* _Directions for this task_
Would you return each entry exactly as written, omitting any pictures?
── Entries supplied ──
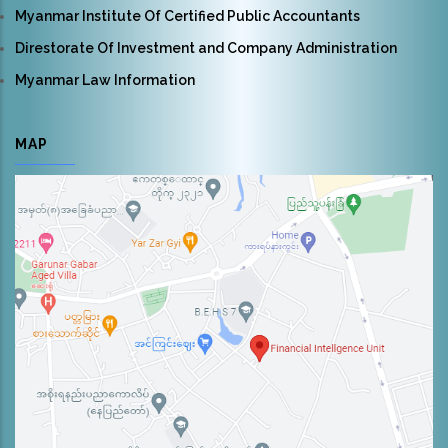
Myanmar Institute Of Certified Public Accountants
Direstorate Of Investment and Company Administration
Myanmar Law Information
MAP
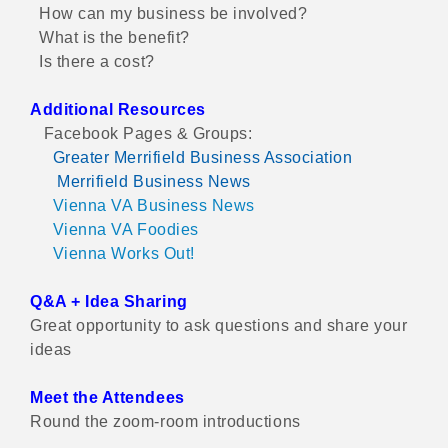
How can my business be involved?
What is the benefit?
Is there a cost?
Additional Resources
Facebook Pages & Groups:
Greater Merrifield Business Association
Merrifield Business News
Vienna VA Business News
Vienna VA Foodies
Vienna Works Out!
Q&A + Idea Sharing
Great opportunity to ask questions and share your
ideas
Meet the Attendees
Round the zoom-room introductions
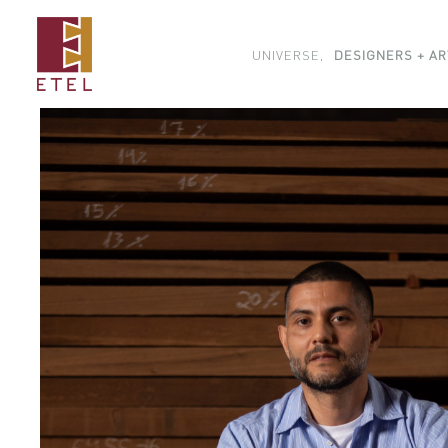
UNIVERSE,
DESIGNERS + AR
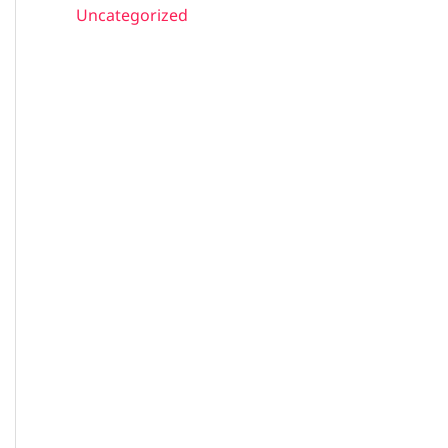
Uncategorized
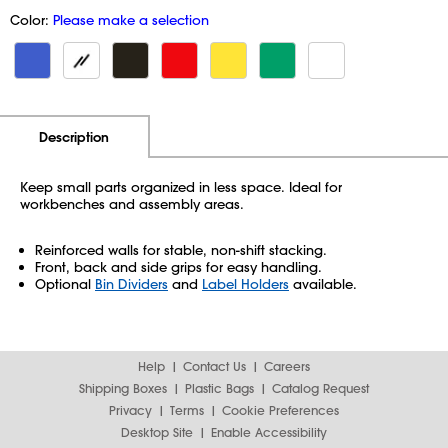
Color:
Please make a selection
Additional Information
Pricing
Description
Keep small parts organized in less space. Ideal for
workbenches and assembly areas.
Reinforced walls for stable, non-shift stacking.
Front, back and side grips for easy handling.
Optional
Bin Dividers
and
Label Holders
available.
Help
Contact Us
Careers
Shipping Boxes
Plastic Bags
Catalog Request
Privacy
Terms
Cookie Preferences
Desktop Site
Enable Accessibility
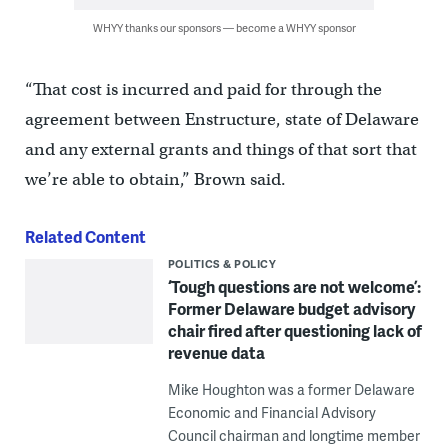
WHYY thanks our sponsors — become a WHYY sponsor
“That cost is incurred and paid for through the
agreement between Enstructure, state of Delaware
and any external grants and things of that sort that
we’re able to obtain,” Brown said.
Related Content
POLITICS & POLICY
‘Tough questions are not welcome’:
Former Delaware budget advisory
chair fired after questioning lack of
revenue data
Mike Houghton was a former Delaware
Economic and Financial Advisory
Council chairman and longtime member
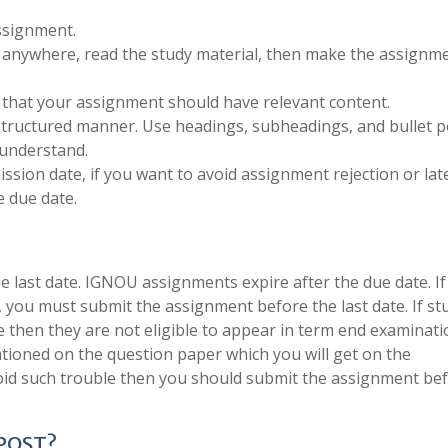
ssignment.
anywhere, read the study material, then make the assignm
 that your assignment should have relevant content.
structured manner. Use headings, subheadings, and bullet p
 understand.
sion date, if you want to avoid assignment rejection or late
 due date.
last date. IGNOU assignments expire after the due date. If
, you must submit the assignment before the last date. If s
e then they are not eligible to appear in term end examinati
tioned on the question paper which you will get on the
void such trouble then you should submit the assignment be
 POST?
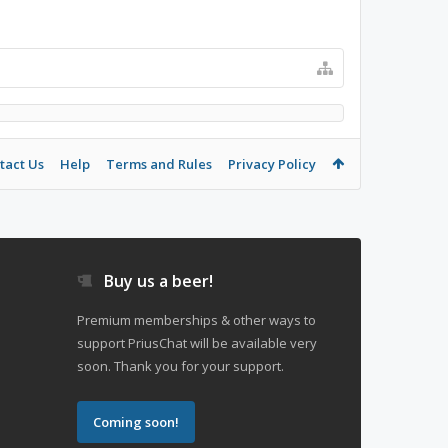
tact Us
Help
Terms and Rules
Privacy Policy
Buy us a beer!
Premium memberships & other ways to
support PriusChat will be available very
soon. Thank you for your support.
Coming soon!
───
* _Expected answer_
Myanmar Institute Of Certified Public Accountants
Direstorate Of Investment and Company Administration
Myanmar Law Information
MAP
How can my business be involved?
What is the benefit?
Is there a cost?
Additional Resources
Facebook Pages & Groups:
Greater Merrifield Business Association
Merrifield Business News
Vienna VA Business News
Vienna VA Foodies
Vienna Works Out!
Q&A + Idea Sharing
Great opportunity to ask questions and share your
ideas
Meet the Attendees
Round the zoom-room introductions
UNIVERSE,
DESIGNERS + AR
Uncategorized
Color:
Please make a selection
Additional Information
Pricing
Description
Keep small parts organized in less space. Ideal for
workbenches and assembly areas.
Reinforced walls for stable, non-shift stacking.
Front, back and side grips for easy handling.
Optional
Bin Dividers
and
Label Holders
available.
Help
Contact Us
Careers
Shipping Boxes
Plastic Bags
Catalog Request
Privacy
Terms
Cookie Preferences
Desktop Site
Enable Accessibility
WHYY thanks our sponsors — become a WHYY sponsor
“That cost is incurred and paid for through the
agreement between Enstructure, state of Delaware
and any external grants and things of that sort that
we’re able to obtain,” Brown said.
Related Content
POLITICS & POLICY
‘Tough questions are not welcome’:
Former Delaware budget advisory
chair fired after questioning lack of
revenue data
Mike Houghton was a former Delaware
Economic and Financial Advisory
Council chairman and longtime member
ssignment.
anywhere, read the study material, then make the assignm
 that your assignment should have relevant content.
structured manner. Use headings, subheadings, and bullet p
 understand.
sion date, if you want to avoid assignment rejection or late
 due date.
last date. IGNOU assignments expire after the due date. If
, you must submit the assignment before the last date. If s
e then they are not eligible to appear in term end examinati
tioned on the question paper which you will get on the
void such trouble then you should submit the assignment be
 POST?
tact Us
Help
Terms and Rules
Privacy Policy
Buy us a beer!
Premium memberships & other ways to
support PriusChat will be available very
soon. Thank you for your support.
Coming soon!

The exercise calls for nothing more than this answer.